TRY IT: State how many lines of the material below contain the word "using". Add nothing else.

********

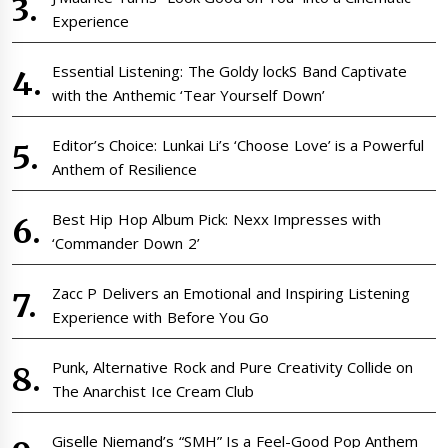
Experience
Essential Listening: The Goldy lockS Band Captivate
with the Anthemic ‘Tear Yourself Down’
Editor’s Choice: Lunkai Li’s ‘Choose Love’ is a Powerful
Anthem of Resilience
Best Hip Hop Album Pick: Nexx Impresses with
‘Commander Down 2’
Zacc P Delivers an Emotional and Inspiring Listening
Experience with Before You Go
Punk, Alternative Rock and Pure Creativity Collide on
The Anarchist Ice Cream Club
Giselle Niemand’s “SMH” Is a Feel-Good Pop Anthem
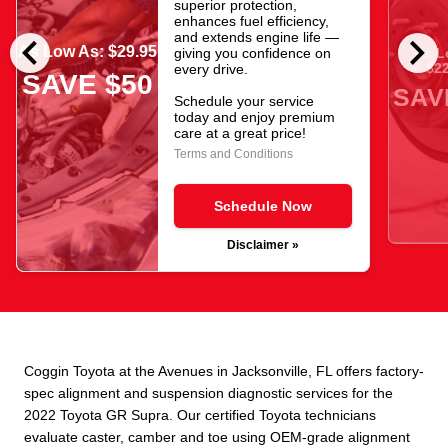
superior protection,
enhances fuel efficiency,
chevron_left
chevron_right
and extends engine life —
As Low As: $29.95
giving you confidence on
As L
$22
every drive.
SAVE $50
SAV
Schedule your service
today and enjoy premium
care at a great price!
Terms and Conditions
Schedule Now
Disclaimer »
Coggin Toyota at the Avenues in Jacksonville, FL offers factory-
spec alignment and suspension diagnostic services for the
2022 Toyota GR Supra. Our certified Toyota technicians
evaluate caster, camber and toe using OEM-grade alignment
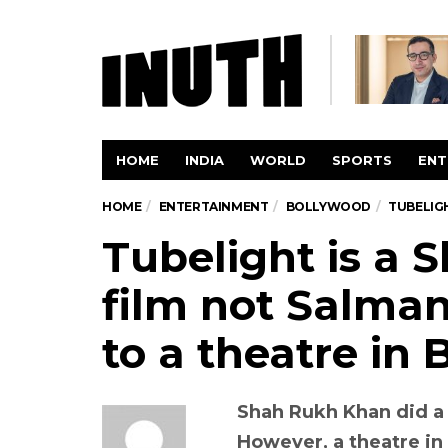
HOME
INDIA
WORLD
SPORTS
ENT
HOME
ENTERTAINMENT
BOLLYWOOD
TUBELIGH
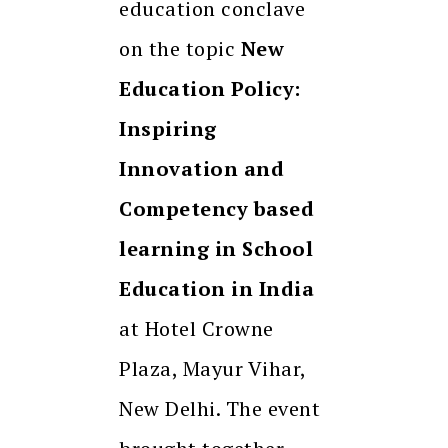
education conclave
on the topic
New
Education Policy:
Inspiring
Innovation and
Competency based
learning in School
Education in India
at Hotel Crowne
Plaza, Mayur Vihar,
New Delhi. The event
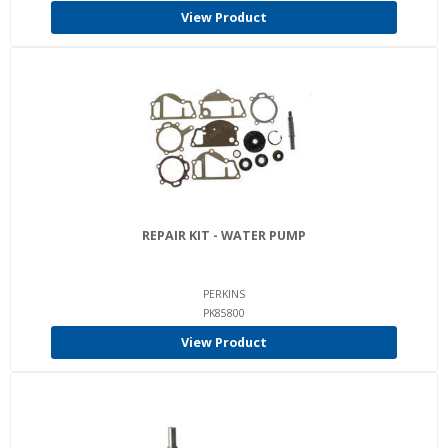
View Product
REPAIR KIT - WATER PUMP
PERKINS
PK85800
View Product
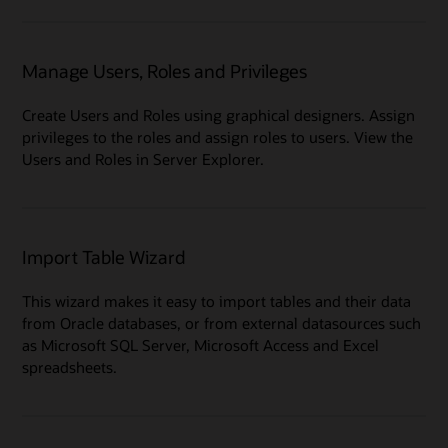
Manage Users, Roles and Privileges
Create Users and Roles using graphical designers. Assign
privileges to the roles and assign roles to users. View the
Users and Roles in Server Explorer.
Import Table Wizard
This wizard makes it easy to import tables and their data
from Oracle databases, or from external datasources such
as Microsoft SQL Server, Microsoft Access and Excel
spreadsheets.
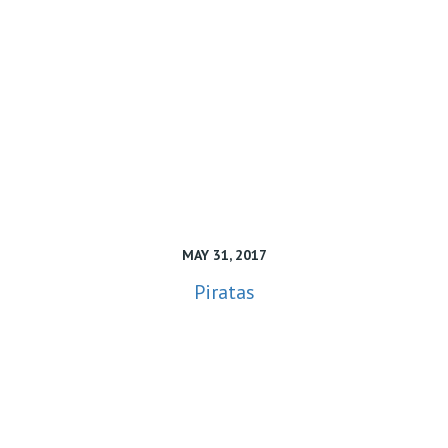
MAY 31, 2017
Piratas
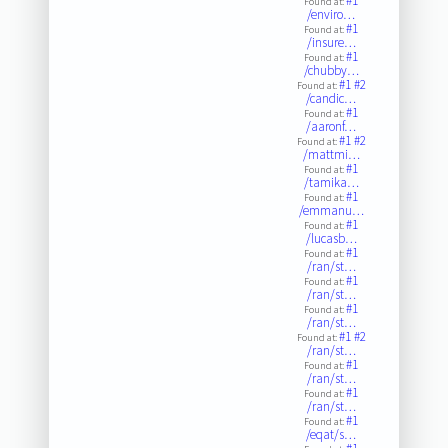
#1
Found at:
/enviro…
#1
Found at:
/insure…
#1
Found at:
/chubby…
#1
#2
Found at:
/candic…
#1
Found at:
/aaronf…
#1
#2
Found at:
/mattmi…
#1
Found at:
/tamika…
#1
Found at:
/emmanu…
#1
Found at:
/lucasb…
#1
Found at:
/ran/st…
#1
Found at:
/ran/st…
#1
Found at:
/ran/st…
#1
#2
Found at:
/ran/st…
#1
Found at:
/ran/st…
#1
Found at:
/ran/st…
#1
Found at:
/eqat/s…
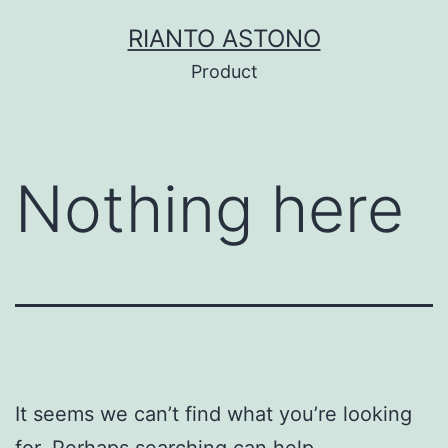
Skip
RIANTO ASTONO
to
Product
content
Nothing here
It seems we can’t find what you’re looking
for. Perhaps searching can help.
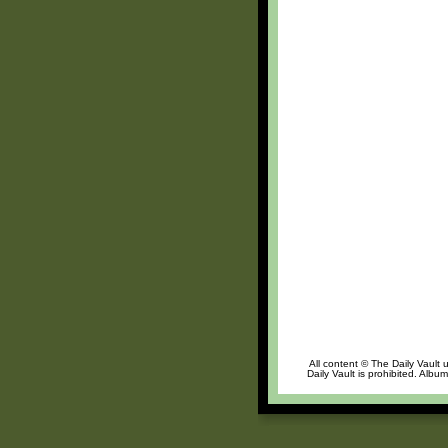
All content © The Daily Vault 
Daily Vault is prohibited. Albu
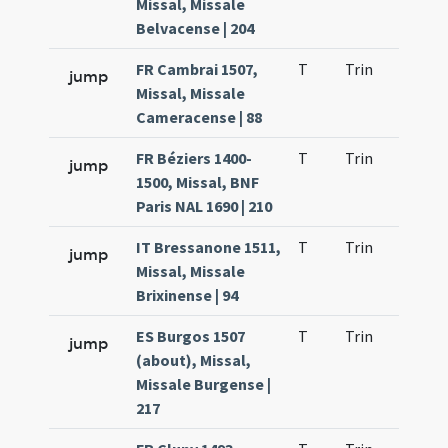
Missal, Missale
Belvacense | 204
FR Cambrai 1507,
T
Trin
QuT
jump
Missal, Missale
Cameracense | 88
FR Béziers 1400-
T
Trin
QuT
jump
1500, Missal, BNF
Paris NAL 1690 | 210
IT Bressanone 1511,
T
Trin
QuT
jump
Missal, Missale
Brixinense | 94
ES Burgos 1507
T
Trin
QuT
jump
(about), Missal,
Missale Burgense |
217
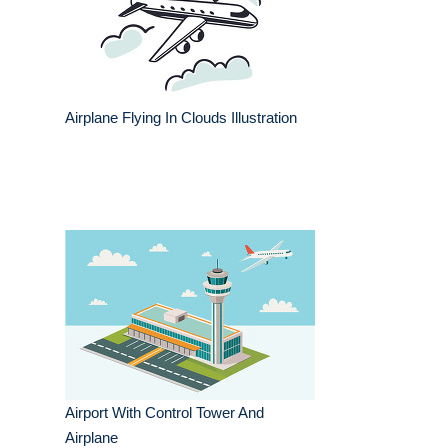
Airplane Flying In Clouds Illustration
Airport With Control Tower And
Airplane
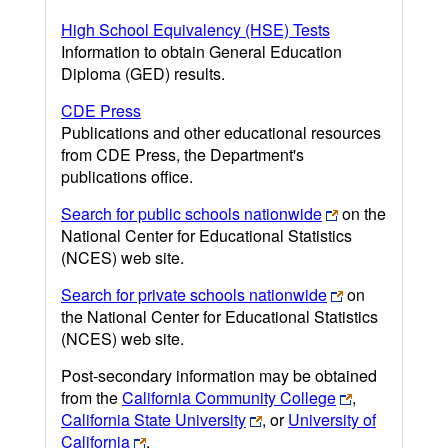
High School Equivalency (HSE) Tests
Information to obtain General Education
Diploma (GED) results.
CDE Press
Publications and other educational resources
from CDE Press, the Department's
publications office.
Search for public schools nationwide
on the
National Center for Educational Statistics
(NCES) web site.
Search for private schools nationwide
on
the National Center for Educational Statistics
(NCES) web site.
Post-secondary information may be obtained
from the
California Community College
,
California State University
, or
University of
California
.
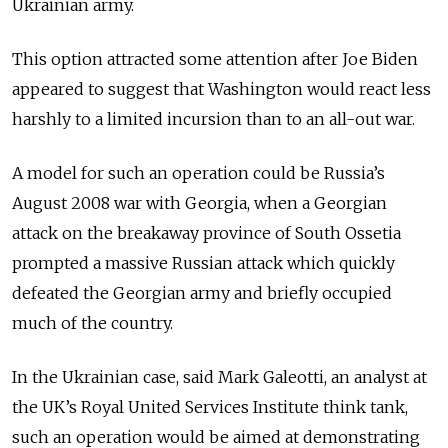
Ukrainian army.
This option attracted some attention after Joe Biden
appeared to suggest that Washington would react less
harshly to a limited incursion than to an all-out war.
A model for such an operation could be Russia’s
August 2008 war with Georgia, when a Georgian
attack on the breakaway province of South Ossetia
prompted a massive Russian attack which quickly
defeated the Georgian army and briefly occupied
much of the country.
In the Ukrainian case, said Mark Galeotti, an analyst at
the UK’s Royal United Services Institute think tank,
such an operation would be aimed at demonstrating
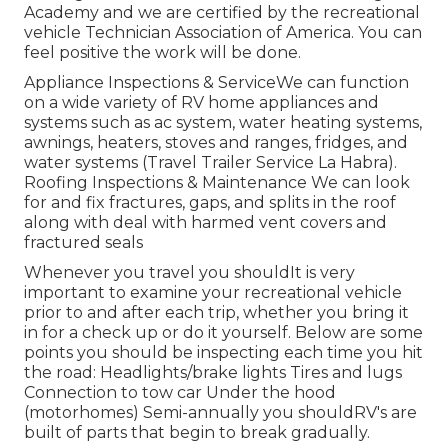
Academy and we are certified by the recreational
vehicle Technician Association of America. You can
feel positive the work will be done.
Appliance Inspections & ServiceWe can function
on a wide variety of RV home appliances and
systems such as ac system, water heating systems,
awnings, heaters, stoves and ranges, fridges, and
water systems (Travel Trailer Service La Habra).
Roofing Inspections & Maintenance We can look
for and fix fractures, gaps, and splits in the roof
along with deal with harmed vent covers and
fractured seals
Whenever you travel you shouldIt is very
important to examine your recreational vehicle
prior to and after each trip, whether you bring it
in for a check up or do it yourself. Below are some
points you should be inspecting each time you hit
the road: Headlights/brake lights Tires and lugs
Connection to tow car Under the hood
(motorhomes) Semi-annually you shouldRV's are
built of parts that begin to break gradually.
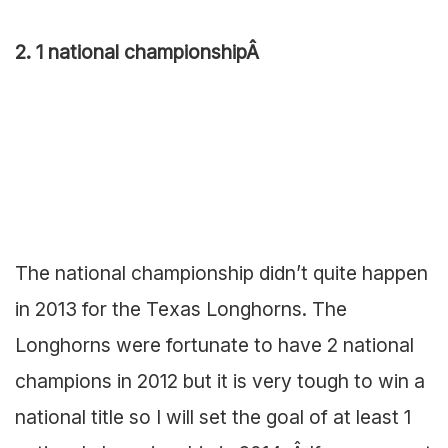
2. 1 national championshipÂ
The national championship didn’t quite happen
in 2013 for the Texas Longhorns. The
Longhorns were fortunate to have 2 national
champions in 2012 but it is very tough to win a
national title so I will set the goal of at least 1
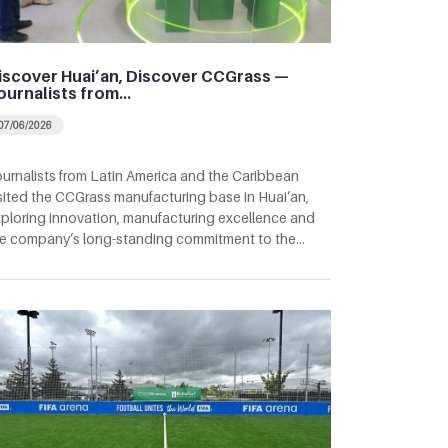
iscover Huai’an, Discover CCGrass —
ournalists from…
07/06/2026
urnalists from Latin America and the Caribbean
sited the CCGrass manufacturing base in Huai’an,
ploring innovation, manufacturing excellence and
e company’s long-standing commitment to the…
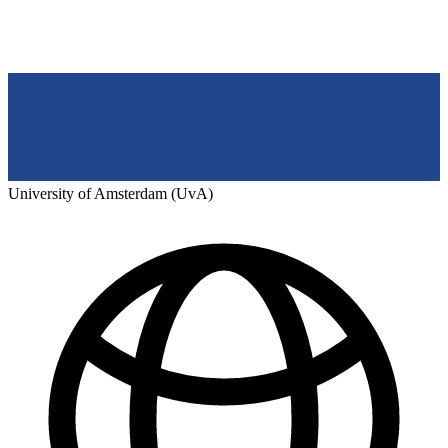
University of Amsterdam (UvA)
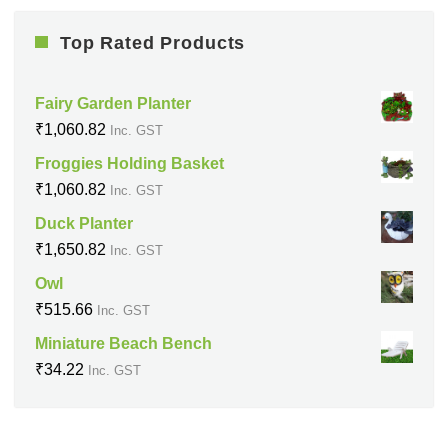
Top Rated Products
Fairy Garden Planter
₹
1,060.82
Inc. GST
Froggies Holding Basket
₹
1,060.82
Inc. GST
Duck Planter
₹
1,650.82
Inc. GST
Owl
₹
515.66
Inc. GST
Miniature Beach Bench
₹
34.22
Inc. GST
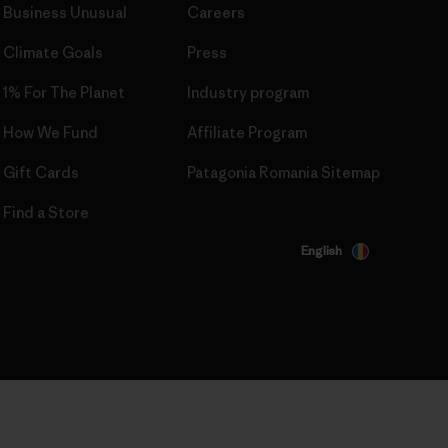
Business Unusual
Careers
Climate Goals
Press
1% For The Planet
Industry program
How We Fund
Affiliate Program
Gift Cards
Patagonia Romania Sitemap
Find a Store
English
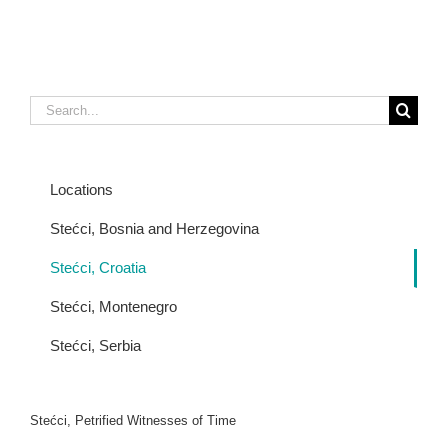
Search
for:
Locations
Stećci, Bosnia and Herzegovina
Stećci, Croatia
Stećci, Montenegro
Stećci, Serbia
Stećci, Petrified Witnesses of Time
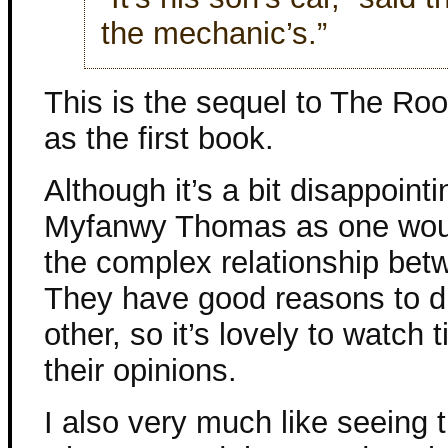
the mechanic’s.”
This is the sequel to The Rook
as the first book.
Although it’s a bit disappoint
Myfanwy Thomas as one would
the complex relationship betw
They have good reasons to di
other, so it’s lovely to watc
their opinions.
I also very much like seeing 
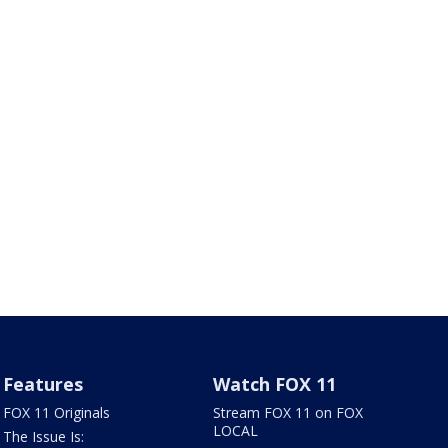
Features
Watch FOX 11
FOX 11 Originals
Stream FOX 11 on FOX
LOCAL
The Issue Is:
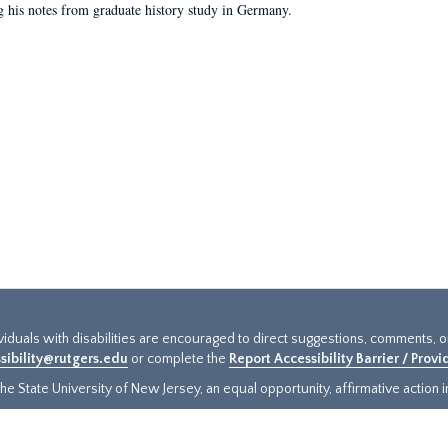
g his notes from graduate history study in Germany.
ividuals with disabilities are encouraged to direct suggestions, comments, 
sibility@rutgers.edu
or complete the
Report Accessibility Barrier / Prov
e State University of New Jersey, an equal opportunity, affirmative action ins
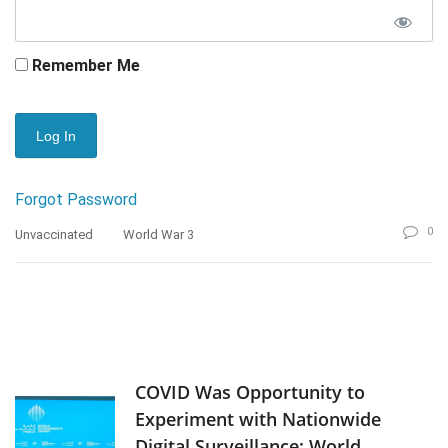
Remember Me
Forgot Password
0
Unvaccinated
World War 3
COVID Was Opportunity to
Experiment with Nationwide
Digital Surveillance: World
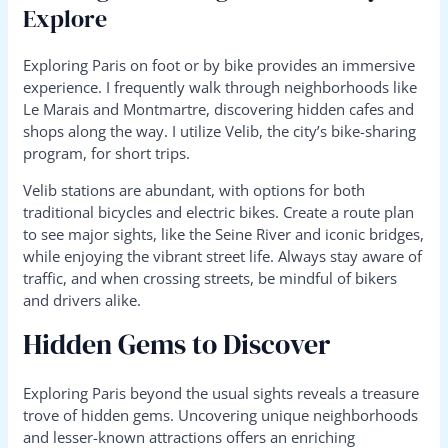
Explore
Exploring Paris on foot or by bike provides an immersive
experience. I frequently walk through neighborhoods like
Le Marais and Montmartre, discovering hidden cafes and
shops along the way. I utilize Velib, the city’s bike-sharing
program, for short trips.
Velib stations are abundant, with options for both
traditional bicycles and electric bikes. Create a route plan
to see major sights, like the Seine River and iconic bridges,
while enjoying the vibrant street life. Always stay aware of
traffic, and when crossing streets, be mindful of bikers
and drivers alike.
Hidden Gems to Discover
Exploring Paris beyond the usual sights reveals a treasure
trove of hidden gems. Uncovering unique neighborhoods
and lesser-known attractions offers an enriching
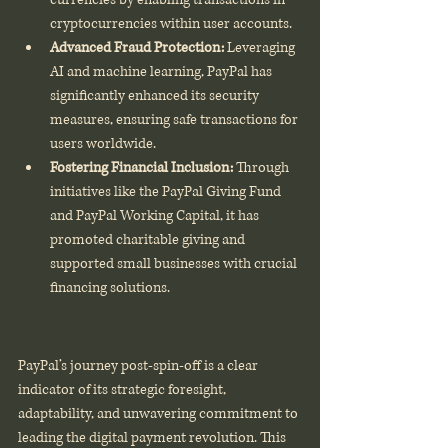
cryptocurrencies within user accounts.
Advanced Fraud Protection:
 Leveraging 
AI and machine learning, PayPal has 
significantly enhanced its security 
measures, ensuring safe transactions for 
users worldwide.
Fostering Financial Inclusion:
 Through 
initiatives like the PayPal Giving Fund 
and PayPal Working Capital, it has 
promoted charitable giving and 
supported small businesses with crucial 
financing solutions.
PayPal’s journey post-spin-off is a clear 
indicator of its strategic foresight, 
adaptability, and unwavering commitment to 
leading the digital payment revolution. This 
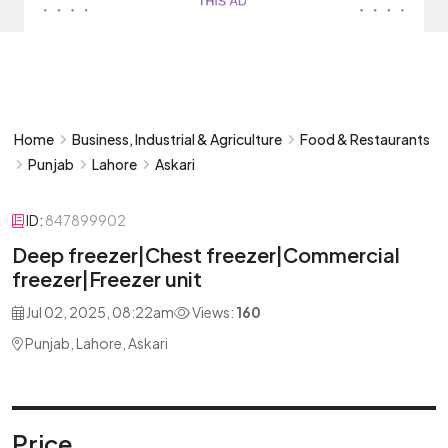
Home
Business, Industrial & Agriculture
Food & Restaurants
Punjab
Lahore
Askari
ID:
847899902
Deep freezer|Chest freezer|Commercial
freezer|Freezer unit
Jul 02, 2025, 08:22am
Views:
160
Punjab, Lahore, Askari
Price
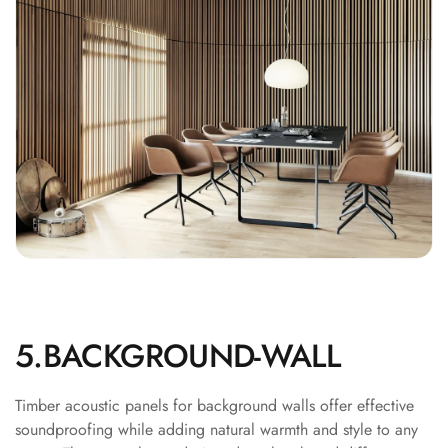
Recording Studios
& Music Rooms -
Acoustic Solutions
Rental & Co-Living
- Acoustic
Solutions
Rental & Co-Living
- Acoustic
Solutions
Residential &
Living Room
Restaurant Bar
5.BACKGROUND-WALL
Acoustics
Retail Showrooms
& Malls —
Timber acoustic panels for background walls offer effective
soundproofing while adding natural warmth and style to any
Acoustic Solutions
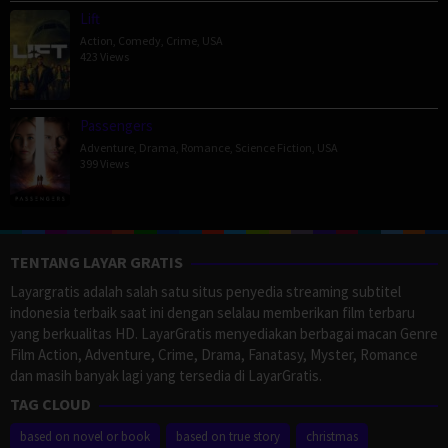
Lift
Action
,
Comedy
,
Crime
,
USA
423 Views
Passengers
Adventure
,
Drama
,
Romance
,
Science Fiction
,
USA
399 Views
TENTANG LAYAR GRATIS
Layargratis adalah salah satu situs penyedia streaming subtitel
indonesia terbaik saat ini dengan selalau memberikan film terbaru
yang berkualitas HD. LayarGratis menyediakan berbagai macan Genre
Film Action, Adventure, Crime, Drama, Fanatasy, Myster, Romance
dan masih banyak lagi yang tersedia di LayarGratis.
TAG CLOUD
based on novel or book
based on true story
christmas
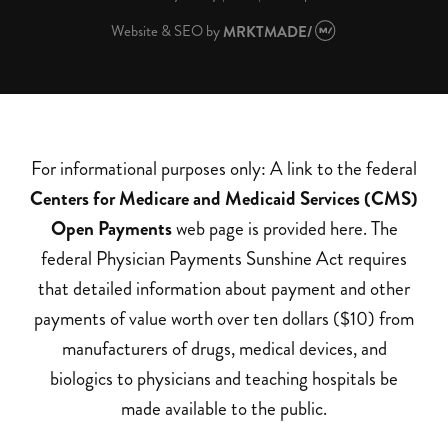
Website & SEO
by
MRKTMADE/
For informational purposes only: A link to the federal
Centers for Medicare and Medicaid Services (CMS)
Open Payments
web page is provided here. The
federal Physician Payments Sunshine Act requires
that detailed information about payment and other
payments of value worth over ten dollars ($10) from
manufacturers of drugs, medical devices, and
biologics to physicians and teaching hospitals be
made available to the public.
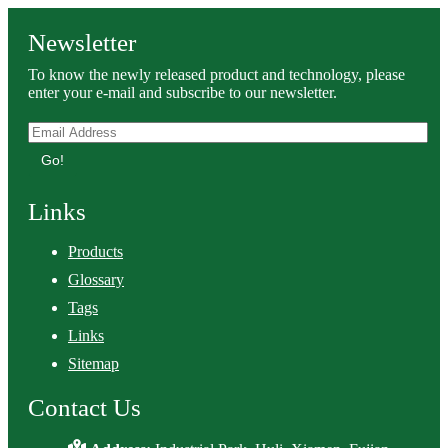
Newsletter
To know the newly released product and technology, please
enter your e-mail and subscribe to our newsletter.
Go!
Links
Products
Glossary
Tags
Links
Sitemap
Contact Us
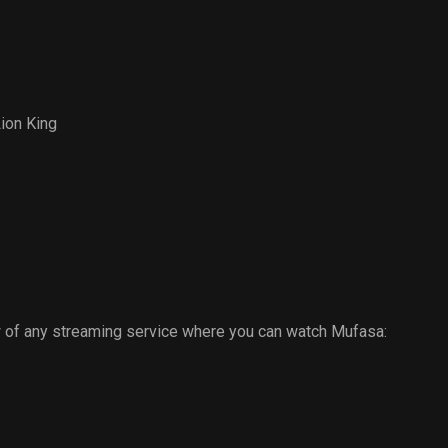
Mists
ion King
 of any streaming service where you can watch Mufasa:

********

WRITTEN ANSWER: 2